Долго он не мог понять, как это так: прошения он не подавал, а уволен — по прошению!и в первые дни даже многим в этом смысле жаловался. Однако ж, наконец, понял. Но понял опять-таки чересчур абсолютно. Впал в уныние, сразу утратил веру в будущее и женился на молодой кухарке, пригласив в посаженые отцы Удава.

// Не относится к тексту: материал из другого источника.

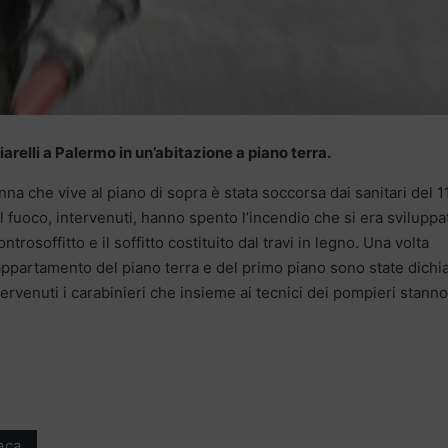
relli a Palermo in un’abitazione a piano terra.
nna che vive al piano di sopra è stata soccorsa dai sanitari del 1
el fuoco, intervenuti, hanno spento l’incendio che si era sviluppa
rosoffitto e il soffitto costituito dal travi in legno. Una volta
appartamento del piano terra e del primo piano sono state dichi
intervenuti i carabinieri che insieme ai tecnici dei pompieri stanno
aca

И на другой день свадьбы к нему опять приехал курьер с приглашением пожаловать для «окончательных переговоров по известномуделу». Разумеется, поспешил явиться и на этот раз убедился, что действительно существует такая комбинация, для осуществления которой его опытность необходима. Но в ту самую минуту, как он уже откланивался, курьер подал только что полученный пакет, заключавший в себе краткий пасквиль (очевидно, направленный предательской рукой), в виде пригласительного билета следующего содержания: «Бесшабашный советник Дыба и вильманстрандская уроженка Густя Вильгельмовна покорнейше просят пожаловать такого-то числа на их бракосочетание (по языческому обряду) в Демидов сад, а оттуда на Пески в кухмистерскую Завитаева на бал и ужин». Тщетно доказывал Дыба, что это произошло с ним вследствие уныния, но что, во всяком случае, бракосочетание в Демидовом саду, и притом в зимнее время и по языческому обряду, не может иметь серьезного значения; тщетно уверял, что, по первому же требованию, он даст Густе расчет, а буде во власти будет, то и сошлет ее в места более или менее отдаленные, — будущее его было разбито навсегда! Помилуйте! какой же это деятель, который так быстро приходит в уныние! И затем столь же быстро сообщает этому унынию игривый и даже вызывающий характер, приглашая к участию в оном вильманстрандскую уроженку! ведь этак, пожалуй, и до потрясения основ недалеко!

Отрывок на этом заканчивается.